八重は特に嫌がる素振りもなく相変わらずの瞳で脹相を見つめ返してくる。
「痛みは?」と尋ねれば、「もう、ありません」とだけ返すので「そうか」と触れている手を離してソファに向かった。
目の前でチカチカ光るテレビを見ながら呼吸をすれば、空気に八重の匂いが溶けている。
きっと天元の言いつけを守って、2週間近くもの間、この薄暗い地下室に閉じこもっていたのだろう。
独り、音を消したテレビを灯しながら過ごしていたのかと思うと再び先程の差し込むような痛みがした。

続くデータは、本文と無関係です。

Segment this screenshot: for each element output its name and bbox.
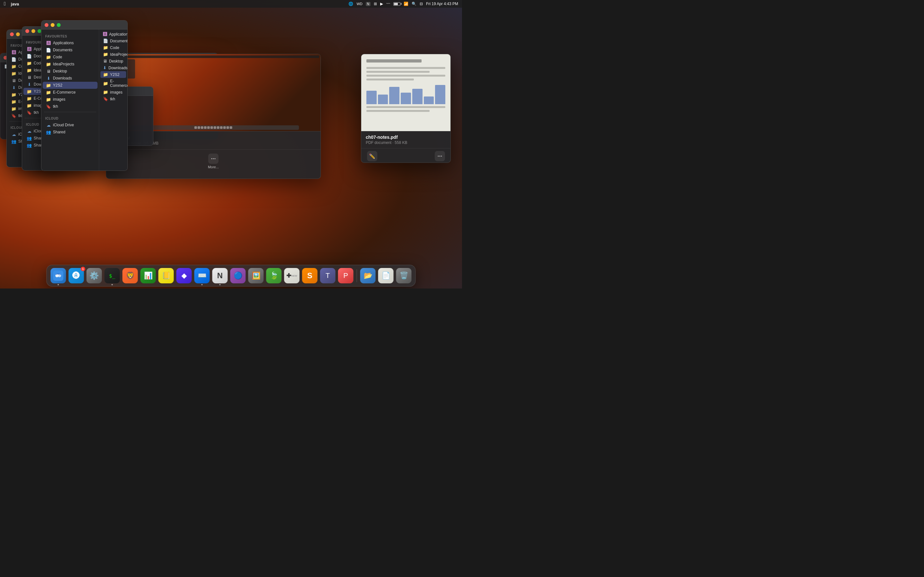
- sidebar-item-code-3[interactable]: 📁 Code: [43, 53, 97, 61]
- pdf-header-line: [367, 59, 422, 63]
- notion-icon: N: [212, 268, 228, 284]
- file-icon-code: 📁: [103, 45, 108, 50]
- file-row-images[interactable]: 📁 images: [100, 89, 126, 95]
- dock-linear[interactable]: ◆: [176, 268, 192, 284]
- sidebar-item-downloads-3[interactable]: ⬇ Downloads: [43, 75, 97, 82]
- dock-file[interactable]: 📄: [378, 268, 394, 284]
- y2s2-icon-2: 📁: [27, 89, 32, 94]
- minimize-button-2[interactable]: [31, 29, 35, 33]
- sidebar-item-shared-3[interactable]: 👥 Shared: [43, 129, 97, 135]
- sidebar-3: Favourites 🅰 Applications 📄 Documents 📁 …: [41, 29, 99, 171]
- sidebar-item-ideaprojects-3[interactable]: 📁 IdeaProjects: [43, 61, 97, 68]
- dock-terminal[interactable]: $_: [104, 268, 121, 284]
- wave-icon[interactable]: 〰: [386, 2, 390, 6]
- dock-proxyman[interactable]: P: [338, 268, 354, 284]
- dock-brave[interactable]: 🦁: [122, 268, 139, 284]
- minimize-button-3[interactable]: [51, 23, 55, 27]
- file-row-code[interactable]: 📁 Code: [100, 44, 126, 51]
- sidebar-item-tkh-3[interactable]: 🔖 tkh: [43, 103, 97, 110]
- tkh-icon-1: 🔖: [11, 113, 16, 118]
- ideaprojects-icon-3: 📁: [46, 61, 51, 67]
- minimize-button-1[interactable]: [16, 32, 20, 36]
- finder-dot: [58, 284, 59, 285]
- control-center-icon[interactable]: ⊟: [420, 2, 423, 6]
- maximize-button-3[interactable]: [57, 23, 61, 27]
- dock-sysprefs[interactable]: ⚙️: [86, 268, 103, 284]
- sidebar-item-documents-3[interactable]: 📄 Documents: [43, 47, 97, 53]
- dock-finder[interactable]: [50, 268, 67, 284]
- mini-dock-icon-12: [230, 126, 232, 129]
- play-icon[interactable]: ▶: [380, 2, 383, 6]
- terminal-icon: $_: [105, 268, 120, 284]
- file-row-desktop[interactable]: 🖥 Desktop: [100, 58, 126, 64]
- pdf-bar-1: [367, 91, 376, 104]
- battery-icon: [393, 2, 401, 6]
- mini-dock-icon-5: [207, 126, 210, 129]
- file-row-ideaprojects[interactable]: 📁 IdeaProjects: [100, 51, 126, 58]
- ideaprojects-icon-1: 📁: [11, 71, 16, 76]
- shared-icon-2a: 👥: [27, 135, 32, 141]
- shared-icon-3: 👥: [46, 129, 51, 135]
- file-icon-tkh: 🔖: [103, 97, 108, 101]
- svg-point-4: [439, 156, 440, 157]
- dock-sublime[interactable]: S: [302, 268, 318, 284]
- svg-point-8: [58, 274, 61, 277]
- dock-orbit[interactable]: 🔵: [230, 268, 246, 284]
- sidebar-item-desktop-3[interactable]: 🖥 Desktop: [43, 68, 97, 75]
- sidebar-item-y2s2-3[interactable]: 📁 Y2S2: [43, 82, 97, 89]
- dock-activity[interactable]: 📊: [140, 268, 157, 284]
- file-row-ecommerce[interactable]: 📁 E-Commerce: [100, 78, 126, 89]
- sidebar-item-icloud-drive-3[interactable]: ☁ iCloud Drive: [43, 121, 97, 129]
- svg-point-0: [211, 158, 212, 159]
- sidebar-item-images-3[interactable]: 📁 images: [43, 96, 97, 103]
- mini-dock-icon-6: [210, 126, 213, 129]
- file-row-applications[interactable]: 🅰 Applications ›: [100, 31, 126, 37]
- sidebar-item-ecommerce-3[interactable]: 📁 E-Commerce: [43, 89, 97, 96]
- apple-menu[interactable]: : [4, 1, 6, 7]
- y2s2-icon-1: 📁: [11, 92, 16, 97]
- close-button-2[interactable]: [25, 29, 29, 33]
- file-row-downloads[interactable]: ⬇ Downloads: [100, 64, 126, 71]
- file-icon-ecommerce: 📁: [103, 81, 108, 86]
- icloud-drive-icon-2: ☁: [27, 129, 32, 134]
- file-row-documents[interactable]: 📄 Documents: [100, 37, 126, 44]
- markup-label: Markup: [367, 163, 378, 163]
- pdf-line-2: [367, 71, 430, 73]
- dock-trash[interactable]: 🗑️: [396, 268, 412, 284]
- app-name[interactable]: java: [11, 2, 19, 6]
- file-list-3: 🅰 Applications › 📄 Documents 📁 Code 📁 Id…: [99, 29, 128, 171]
- dock-new[interactable]: ✚NEW: [284, 268, 300, 284]
- pdf-bar-5: [412, 89, 423, 104]
- downloads-icon-1: ⬇: [11, 85, 16, 90]
- search-icon[interactable]: 🔍: [412, 2, 417, 6]
- dock-teams[interactable]: T: [320, 268, 336, 284]
- sidebar-item-applications-3[interactable]: 🅰 Applications: [43, 39, 97, 47]
- markup-btn[interactable]: ✏️ Markup: [367, 151, 378, 163]
- menubar:  java 🌐 WD N ⊞ ▶ 〰 📶 🔍 ⊟ Fri 19 Apr 4:4…: [0, 0, 462, 8]
- preview-icon: 🖼️: [248, 268, 264, 284]
- documents-icon-1: 📄: [11, 57, 16, 62]
- file-row-y2s2[interactable]: 📁 Y2S2: [100, 71, 126, 78]
- documents-icon-2: 📄: [27, 53, 32, 59]
- preview-actions: More...: [106, 149, 320, 173]
- dock-notes[interactable]: 📒: [158, 268, 174, 284]
- close-button-1[interactable]: [10, 32, 14, 36]
- dock-notion[interactable]: N: [212, 268, 228, 284]
- grid-icon[interactable]: ⊞: [374, 2, 377, 6]
- teams-icon: T: [320, 268, 336, 284]
- file-row-tkh[interactable]: 🔖 tkh: [100, 95, 126, 102]
- dock-appstore[interactable]: 🅐 1: [68, 268, 85, 284]
- dock-mongodb[interactable]: 🍃: [266, 268, 282, 284]
- more-action-btn[interactable]: More...: [208, 153, 219, 169]
- close-button-3[interactable]: [45, 23, 48, 27]
- wifi-icon: 📶: [404, 2, 409, 6]
- dock-preview[interactable]: 🖼️: [248, 268, 264, 284]
- finder-window-3: Favourites 🅰 Applications 📄 Documents 📁 …: [41, 20, 128, 171]
- wd-status: WD: [357, 2, 362, 6]
- dock-files[interactable]: 📂: [360, 268, 376, 284]
- dock-vscode[interactable]: ⌨️: [194, 268, 210, 284]
- trash-icon: 🗑️: [396, 268, 412, 284]
- pdf-title: ch07-notes.pdf: [366, 135, 446, 140]
- pdf-more-btn[interactable]: More...: [435, 151, 445, 163]
- battery-tip: [401, 3, 402, 5]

それから逃げるように未だにこちらに来ない八重に座るように言う。
八重はソファの横に来ると少し考えてから脹相から一番遠い端の方に座った。
脹相としては避けられたようで若干の不満はある。
しばらく音のない映像を見てはいたが、ただの時計代わりと聞いて、この部屋で唯一の外部情報も邪魔に感じてテレビの電源は切った。
そうすると画面はソファに座る二人を反射する。
実際に座っていると不満に思うほど遠く感じるのに、テレビに映る二人は脹相が感じているよりも近くに座っているようにも見える。
「…昨日、『話をする』と言ったな?」
「……はい」
「何の話だ」
「……あなたのお聞きになりたいことを…」
脹相が全てを知っていると知らない八重はやはり全ては語ろうとはしないのだと察した脹相は、全てを知っていると打ち明けるべきか、それとも八重がどこまで語るのか様子を見るべきか迷った。
そして結局、後者を選んでしまった。